Director of the National Economic Council Gene Sperling speaks to the media during a news briefing at the White House, January 6, 2014 in Washington, DC. Sperling spoke about issues related to the U.S. economy. / Mark Wilson Getty Images
WASHINGTON - With an effort in the Senate to extend federal unemployment insurance facing tough odds, the White House on Monday made one last push before the upper chamber is set to hold a key procedural vote Tuesday on a bill to restore benefits for nearly 1.3 million Americans.
Benefits expired for many long-term unemployed Americans on Dec. 28 after lawmakers did not extend the program as part of a bipartisan budget agreement. But the Senate is set to consider a bill sponsored by Sens. Jack Reed, D-R.I., and Dean Heller, R-Nev., on Tuesday that would restore benefits for eligible workers for another three months.
Republicans have balked at extending unemployment benefits without offsetting the roughly $6.5 billion that it will cost.
The White House counters that Congress has extended emergency unemployment insurance time-after-time with no strings attached during periods of high unemployment. The current U.S. unemployment rate stands at 7%.
"We have just an urgent situation right now," National Economic Council Director Gene Sperling told reporters. "Fourteen of the last 17 times in the last 20 years that it's been extended, there's been no strings attached. All five times that the previous president (George W.) Bush extended emergency unemployment benefits, there were no pay-fors or strings attached and the unemployment rate was lower in each of those five times than it is today."
But President Obama, who has called extending unemployment benefits his first priority of the New Year, will need plenty of help from Republicans today if the Reed-Heller proposal has any chance to garnering the 60 votes to survive a GOP filibuster.
Right now, Heller-whose home state's unemployment rate stands at 9% and long-term unemployment rate at 3.9%--is the only Republican that has come out in favor of the bill.
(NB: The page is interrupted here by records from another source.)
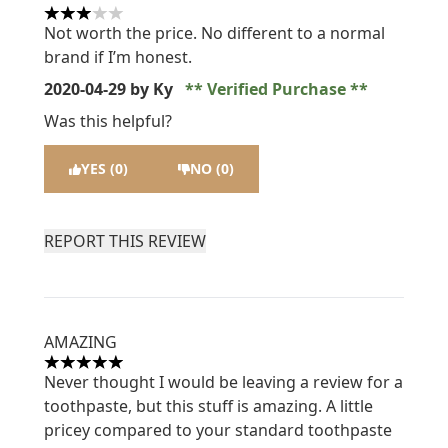
3 stars out of a maximum of 5
Not worth the price. No different to a normal
brand if I’m honest.
2020-04-29
by Ky
Verified Purchase
Was this helpful?
YES (0)
NO (0)
REPORT THIS REVIEW
AMAZING
5 stars out of a maximum of 5
Never thought I would be leaving a review for a
toothpaste, but this stuff is amazing. A little
pricey compared to your standard toothpaste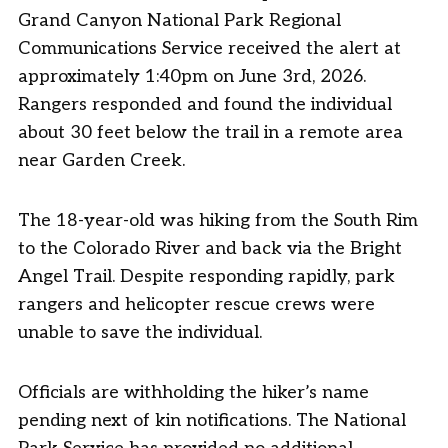
Grand Canyon National Park Regional
Communications Service received the alert at
approximately 1:40pm on June 3rd, 2026.
Rangers responded and found the individual
about 30 feet below the trail in a remote area
near Garden Creek.
The 18-year-old was hiking from the South Rim
to the Colorado River and back via the Bright
Angel Trail. Despite responding rapidly, park
rangers and helicopter rescue crews were
unable to save the individual.
Officials are withholding the hiker’s name
pending next of kin notifications. The National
Several Republican senators in states with high unemployment rates have already said they won't vote for an extension without offsetting spending cuts. But at least four other Republicans in states with high unemployment rates - Sen. Mark Kirk of Illinois, John McCain of Arizona, Bob Corker of Tennessee and Pat Toomey - have publicly remained uncommitted on the Reed-Heller proposal. (The vote was originally scheduled for Monday evening, but Senate Majority Leader Harry Reid announced a postponement of the vote late in the day.)
Even if the bill passes the Senate, it faces stiffer resistance in the GOP-controlled House.
For his part, Obama will continue his press with a White House event on Tuesday, where he'll be surrounded by some of the Americans who saw their benefits expire before the New Year.